WASHINGTON - The Obama administration issued an extraordinary public apology Wednesday and offered to reinstate a federal official who was fired over a misleading snippet of video posted on a conservative website.
Agriculture Secretary Tom Vilsack, who said the decision to fire Shirley Sherrod was his, called her to apologize and to ask if she would return to the Agriculture Department.
The events came as an embarrassment to Obama administration officials, who have sought to depict themselves as immune to the blogosphere and demands of the 24/7 news cycle.
In this case, though, the administration fired the woman based on Vilsack's reading of a video transcript that left the false impression that Sherrod, a black Agriculture Department official, had deliberately not helped a white man save his farm in 1986, when she worked for a Georgia nonprofit.
Vilsack decided to force Sherrod to resign as the video went viral, putting pressure on the White House to respond.
"This is a good woman. She's been put through hell," Vilsack said Wednesday. "I could have done and should have done a better job."
He did not describe the new position, but hinted that it might involve a promotion to dealing with civil rights claims. A contrite Vilsack said in a late afternoon news conference that Sherrod told him she would consider it.
Vilsack denied he had received any "pressure" but said he discussed his actions with a White House liaison.
In interviews, Sherrod has said that department undersecretary Cheryl Cook phoned her on Monday and told her the White House wanted her to resign.
Sherrod said Cook told her the story would be mentioned on the cable show hosted by Fox News network conservative commentator Glenn Beck, a harsh White House critic.
The White House denied it sought Sherrod's resignation.

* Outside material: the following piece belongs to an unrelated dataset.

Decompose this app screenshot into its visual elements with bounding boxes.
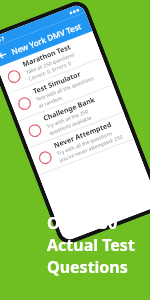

Vilsack's news conference followed a press briefing by White House spokesman Robert Gibbs, who also apologized.
Underscoring the influence of instantaneous media coverage, Sherrod was shown in a CNN studio viewing Gibbs' briefing, and smiled as the apology was being expressed.
"I think without a doubt, Ms. Sherrod is owed an apology," Gibbs said. "I would do so certainly on behalf of this administration." He said "everybody involved made determinations without knowing all the facts and all the events."

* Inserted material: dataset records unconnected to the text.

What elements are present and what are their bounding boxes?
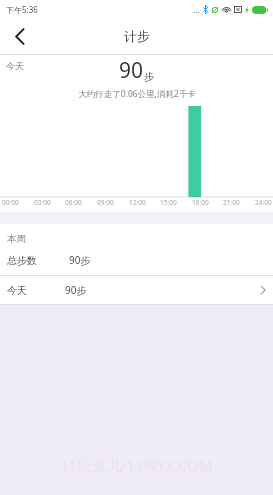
staticText: 90 [119, 56, 144, 85]
staticText: 90步 [65, 283, 87, 297]
staticText: 大约行走了0.06公里,消耗2千卡 [78, 88, 196, 100]
staticText: 00:00 [2, 198, 19, 207]
staticText: 09:00 [97, 198, 114, 207]
staticText: 21:00 [223, 198, 240, 207]
button[interactable]: Back [0, 18, 40, 54]
staticText: 15:00 [160, 198, 177, 207]
staticText: 03:00 [34, 198, 51, 207]
staticText: 下午5:36 [6, 4, 38, 15]
staticText: 90步 [69, 253, 91, 267]
staticText: 本周 [7, 233, 26, 245]
staticText: 今天 [6, 60, 24, 71]
staticText: 06:00 [65, 198, 82, 207]
staticText: 步 [144, 70, 154, 83]
staticText: 今天 [7, 284, 27, 297]
staticText: 11玩查儿·11WYX.COM [60, 455, 213, 475]
staticText: 24:00 [255, 198, 272, 207]
button[interactable]: 今天 [0, 276, 273, 304]
staticText: 18:00 [192, 198, 209, 207]
staticText: 总步数 [7, 254, 37, 267]
staticText: ... [193, 4, 200, 15]
button[interactable]: 总步数 [0, 245, 273, 275]
staticText: 12:00 [129, 198, 146, 207]
staticText: 计步 [124, 28, 150, 44]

The Obama administration was far too credulous, said Marty Kaplan, a professor at the University of Southern California's Annenberg School for Communication and Journalism. A 21/2-minute video on a website with a point of view should not have spurred it into quick action, Kaplan said.
"It's surprising to me, and not very complimentary, that anybody who is in a position of authority is so naive as to believe that, 'Well, it must be true because I saw it on the Internet,' " Kaplan said.
The story began Monday, when Andrew Breitbart, a conservative media entrepreneur, posted a 21/2-minute video snippet from an address by Sherrod to a local NAACP meeting in Georgia.
In it, Sherrod discusses her dealings with a white farmer. She says she was reluctant to give him the "full force of what I could do."
That touched off a fury in conservative media, which have forced White House retreats in the past. Fox's Bill O'Reilly said, "Ms. Sherrod must resign immediately."
But the NAACP weighed in, too, calling Sherrod's statements "shameful."
A fuller picture emerged Tuesday when the NAACP saw and released the full 43-minute video of Sherrod's appearance. Far from embracing racism, Sherrod said in her Georgia address that the encounter with the white farmer taught her that poor people of all races need help.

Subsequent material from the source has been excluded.